Grâce à ses œuvres déroutantes, tel Autrui, son avant-dernier film, la réalisatrice a toujours ressenti le besoin d’éprouver ainsi les fondements de notre attachement : est-ce en reflet de notre inachèvement québécois, puisque je confesse le même défaut dans mes propres parcours artistique et militant ?

En partant, le film est desservi par une affiche publicitaire centrée sur Laurent Lucas, en volonté manifeste de profiter en exportation européenne de la belle carrière du comédien, dont les qualités sont indiscutables, là n’est pas la question.

Mais de là à réduire le complexe personnage incarné par Rose-Marie Perreault en fantasme érotique du français quinquagénaire me semble une flagrante et grossière contradiction du propos du scénario.

Ses trois personnages requièrent notre égale attention. Car on s’attache aux souffrances (celles qu’elle s’inflige, ainsi qu’aux autres) de la jeune Rose-Marie qui crève l’écran et de celles de sa mère, jouée sobrement et dignement par Gabrielle Lazure volontairement plus effacée, bien davantage qu’à celles introspectives mâles, un thème déjà trop exploré au cinéma.

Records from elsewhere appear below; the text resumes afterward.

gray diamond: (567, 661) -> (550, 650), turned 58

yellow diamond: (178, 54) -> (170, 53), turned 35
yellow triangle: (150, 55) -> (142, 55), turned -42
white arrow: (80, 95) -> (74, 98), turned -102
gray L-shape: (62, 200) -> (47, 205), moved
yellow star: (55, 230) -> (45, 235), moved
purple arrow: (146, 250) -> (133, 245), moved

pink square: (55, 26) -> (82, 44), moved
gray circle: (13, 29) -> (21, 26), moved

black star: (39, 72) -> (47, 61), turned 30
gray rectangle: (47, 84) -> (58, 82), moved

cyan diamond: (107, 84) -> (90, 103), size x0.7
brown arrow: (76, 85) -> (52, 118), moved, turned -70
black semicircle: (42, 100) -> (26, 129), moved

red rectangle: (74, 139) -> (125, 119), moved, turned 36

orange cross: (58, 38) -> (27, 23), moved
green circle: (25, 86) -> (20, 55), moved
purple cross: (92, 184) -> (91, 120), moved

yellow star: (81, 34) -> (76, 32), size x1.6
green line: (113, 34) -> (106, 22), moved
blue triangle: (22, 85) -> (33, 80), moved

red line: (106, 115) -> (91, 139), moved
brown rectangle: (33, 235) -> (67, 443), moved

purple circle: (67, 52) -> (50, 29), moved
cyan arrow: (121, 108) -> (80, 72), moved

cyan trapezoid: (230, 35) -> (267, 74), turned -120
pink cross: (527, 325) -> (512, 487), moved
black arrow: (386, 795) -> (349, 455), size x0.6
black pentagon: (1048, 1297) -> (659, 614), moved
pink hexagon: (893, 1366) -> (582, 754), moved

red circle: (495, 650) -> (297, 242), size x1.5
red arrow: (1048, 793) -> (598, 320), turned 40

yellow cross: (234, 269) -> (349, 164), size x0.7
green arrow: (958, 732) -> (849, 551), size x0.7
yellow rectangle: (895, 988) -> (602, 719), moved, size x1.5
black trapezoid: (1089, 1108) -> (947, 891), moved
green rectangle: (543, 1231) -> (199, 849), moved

Bien sûr, nous intéresse – aussi - l’histoire de ce philosophe vulgarisateur de Spinoza pittoresquement ressuscité par Ariel Ifergan dans le film. Andrée Ferretti avait su, dans son roman non autorisé autobiographique, nous livrer ses réflexions, avant Hypathie, sur l’Éthique de ce « philosophe qui n’a cessé de me conforter dans ma propre manière d’être, de penser et d’agir».

Le film de Lanctôt reprend avec adresse cette incarnation proche de l’animisme amérindien au questionnement fondamental résumé par Raôul Duguay lorsqu’il entonne : « Il n'y a de repos que pour celui qui cherche ».

Avec ses personnages à la recherche de leur identité profonde, la première du film a été gracieusement offerte au 38e Festival du cinéma international en Abitibi-Témiscamingue, à Rouyn-Noranda : l’équipe du film en a profité pour rendre aussi hommage à plusieurs acteurs de la communauté de Chisasibi, intégrés au scénario avec respect.

L’actrice Rose-Marie Perreault a aussi tenu à rencontrer en toute intimité des élèves de la concentration Théâtre de la Commission scolaire de Rouyn-Noranda, rencontre rendue possible par le Volet jeunesse André-Melançon du festival.